A fat finger at Deutsche Bank points to more change. Germany’s largest lender erroneously paid $6 billion to a U.S. hedge fund client in June, a person familiar with the situation told Breakingviews. It’s embarrassing but financially painless, since the money accidentally transferred by a junior trader was paid back the following day, according to the Financial Times. It strengthens the case for co-Chief Executive John Cryan to pursue much-needed surgery.
Trading blunders of this kind are common. Last year an unidentified institution entered more than $600 billion worth of orders for Japanese stocks before cancelling them.

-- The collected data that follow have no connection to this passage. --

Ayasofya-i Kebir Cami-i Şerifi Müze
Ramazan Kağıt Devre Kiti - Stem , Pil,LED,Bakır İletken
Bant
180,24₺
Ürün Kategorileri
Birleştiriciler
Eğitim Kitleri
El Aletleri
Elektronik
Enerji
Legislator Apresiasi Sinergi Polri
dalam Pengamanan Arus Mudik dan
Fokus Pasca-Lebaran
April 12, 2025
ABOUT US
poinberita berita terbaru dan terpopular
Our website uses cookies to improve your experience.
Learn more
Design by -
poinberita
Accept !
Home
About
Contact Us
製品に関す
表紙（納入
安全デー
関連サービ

In another case, Japan’s Mizuho Securities spent 40 billion yen ($330 million) unwinding an erroneous trade in 2005.
But Deutsche Bank should be different. It’s a top five-ranked trader of bonds and currencies. So the latest slip adds to the sense of an institution that spun out of control under its previous leadership. German and U.S. regulators have chastised the bank for inadequate housekeeping. Deutsche spent an additional 1.3 billion euros in 2014 on meeting regulatory standards compared to a year earlier.

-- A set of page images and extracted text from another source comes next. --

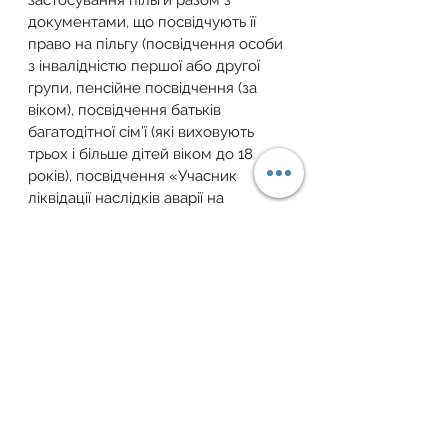
застосування пільги разом з 
документами, що посвідчують її 
право на пільгу (посвідчення особи 
з інвалідністю першої або другої 
групи, пенсійне посвідчення (за 
віком), посвідчення батьків 
багатодітної сім’ї (які виховують 
трьох і більше дітей віком до 18 
років), посвідчення «Учасник 
ліквідації наслідків аварії на 
Чорнобильській АЕС», посвідчення 
особи, на яку поширюється дія 
Закону № 3551, посвідчення 
«Потерпілий від Чорнобильської 
катастрофи» (1 – 3 категорія).
Для отримання індивідуальної 
консультації звертайтесь за 
телефоном: 
+38 (067) 405 69 55
 або 
пишіть на електронну пошту: 
zemfondgroup@gmail.com
.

The silver lining is that it makes it easier for Cryan to act decisively. He has already split Deutsche’s trading businesses into a separate unit, the idea being that they will come under more pressure to perform even when the markets are weak. That’s a hard enough task even for banks that have already cut back, and that face fewer compliance issues. With Deutsche traders linked to benchmark-rigging scandals, declining revenue and now rank incompetence, Cryan has every excuse to be ruthless.